I got the plane ticket, I packed the bags and went away to an unexpected vacation that would end up as pretty permanent.

And there I was standing outside of Tokyo's Airport having a panic attack thinking, what have I done?

This was impulsive, what am I doing? Am I having a manic episode? Psychosis? It can't be, I have a job? Which I despise but still it was something secure? What the fuck am I doing here all alone? My mom must be freaking out, i have to go back i have to go back i have to go back i have to go back i have to go back

Or do I?

And so I didn't, everything felt as slow motion, i stayed there for a day, then a week, then two weeks, just living in a run down motel in the middle of the turbulent city, every sound felt so far, my movements lethargic, I was well aware of my depersonalization, yet I felt so free.

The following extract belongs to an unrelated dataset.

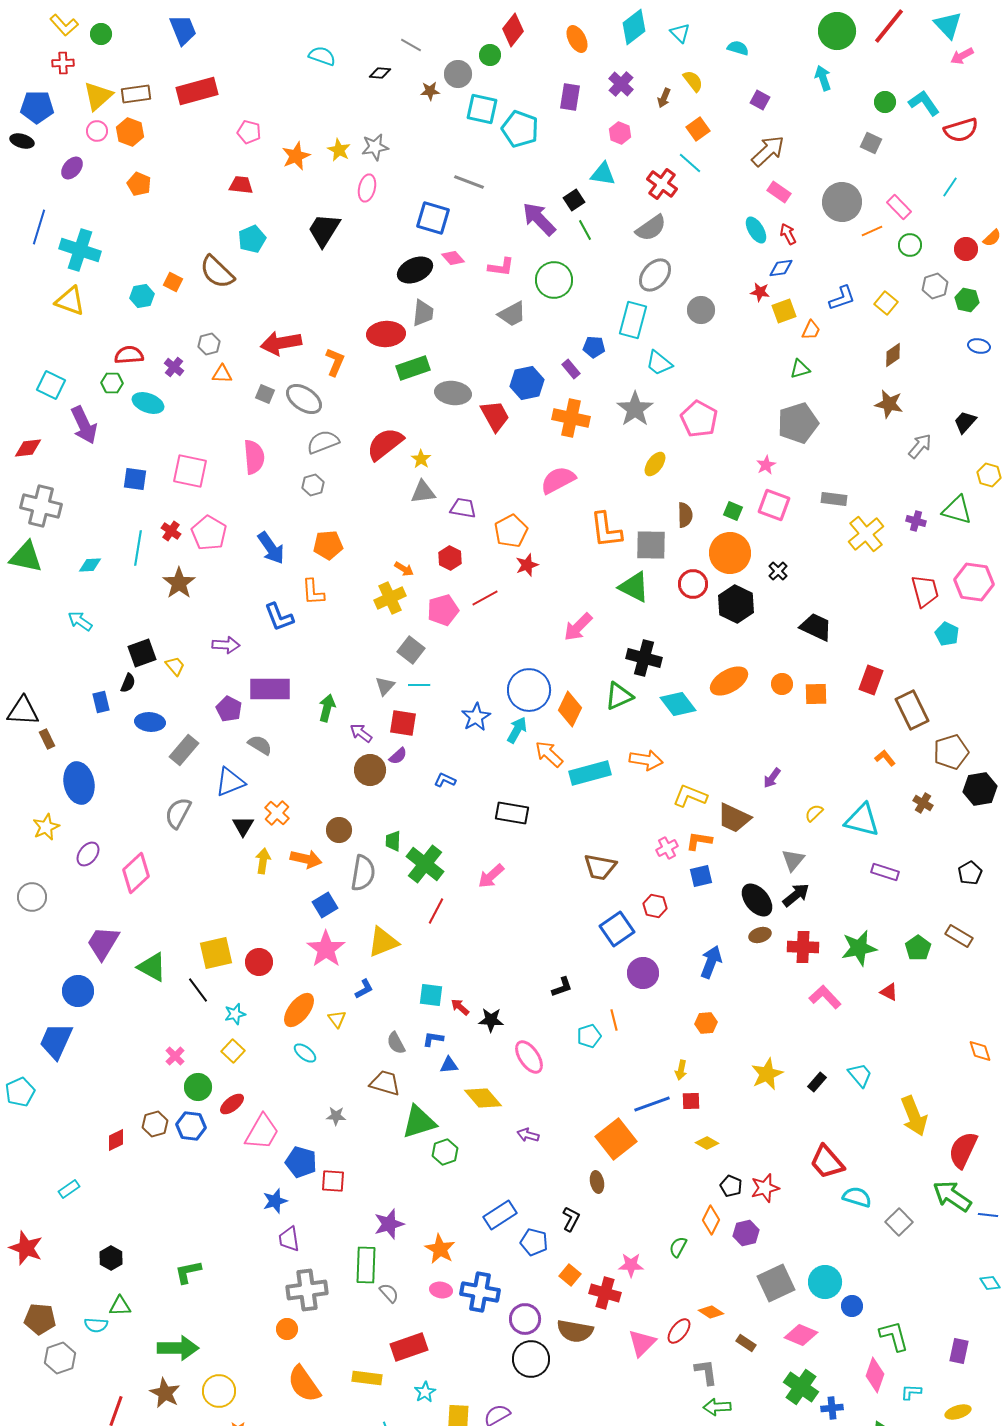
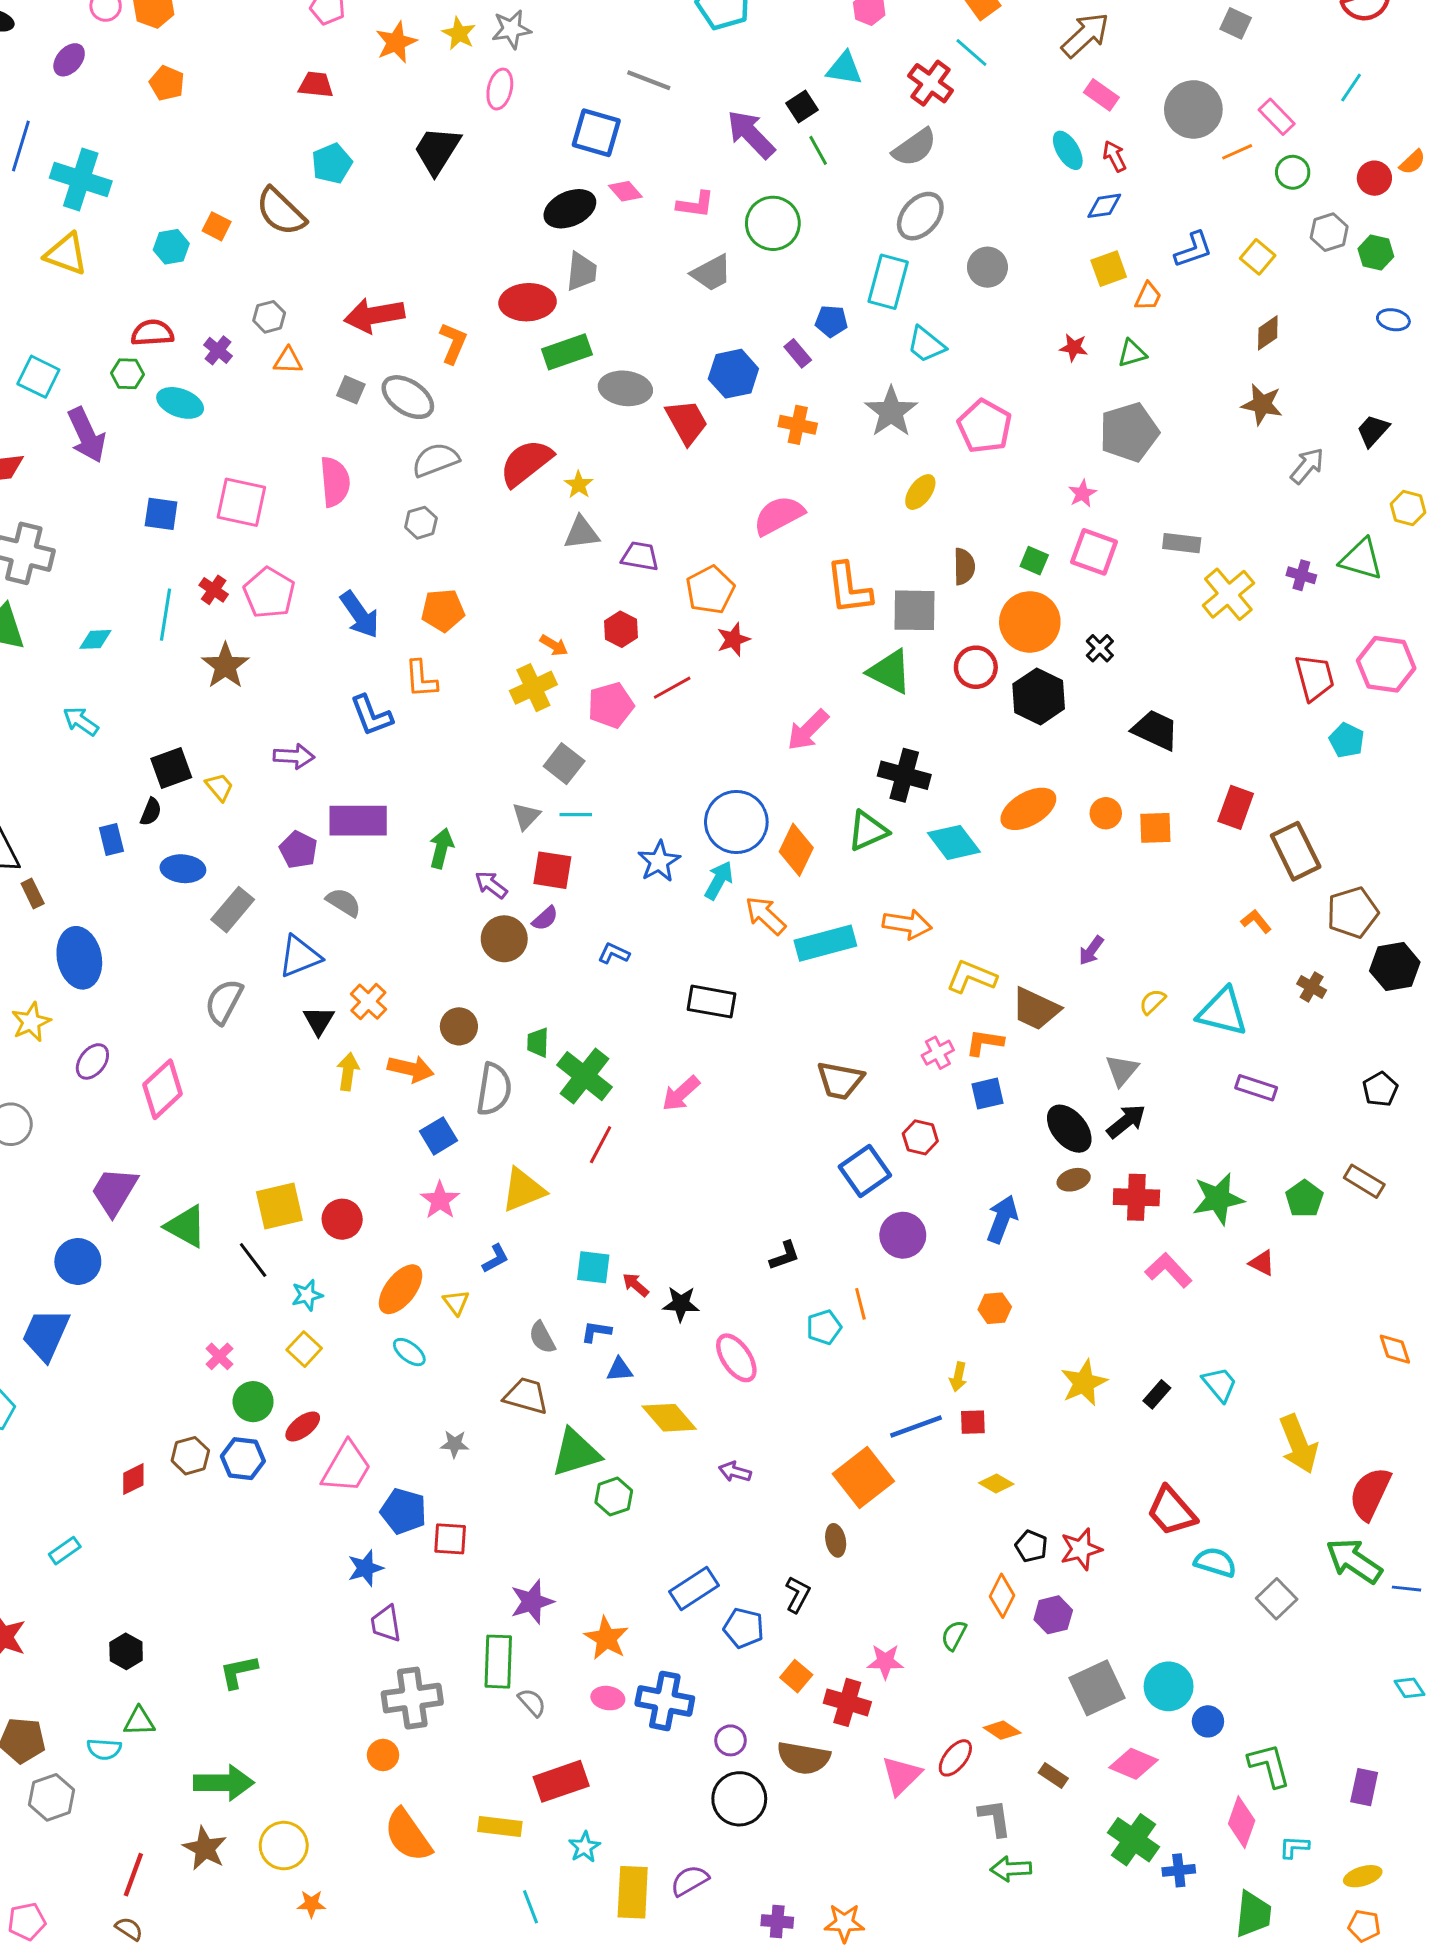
red star: (760, 292) -> (1074, 347), moved
orange cross: (571, 418) -> (798, 425), size x0.7
pink star: (326, 949) -> (440, 1200), size x0.7
purple circle: (525, 1319) -> (731, 1740), size x0.7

I did answer my parents' calls, telling them I was okay and that I have been planning this getaway for some time now. They didn't believe me that much but I restricted the communication out of guilt. I didn't want to go back, I was gonna start looking for jobs the next day, something i always dreamed of, like working in a bakery or a café, maybe just maybe I could finally be free, carefree and happy. The real kind of happy, not just happy enough.

And so, the next day I watched my life crumble and everything I was running from reached me. The one thing I never wanted to happen, the thing I feared the most, the thing I was also prepared for since I was born.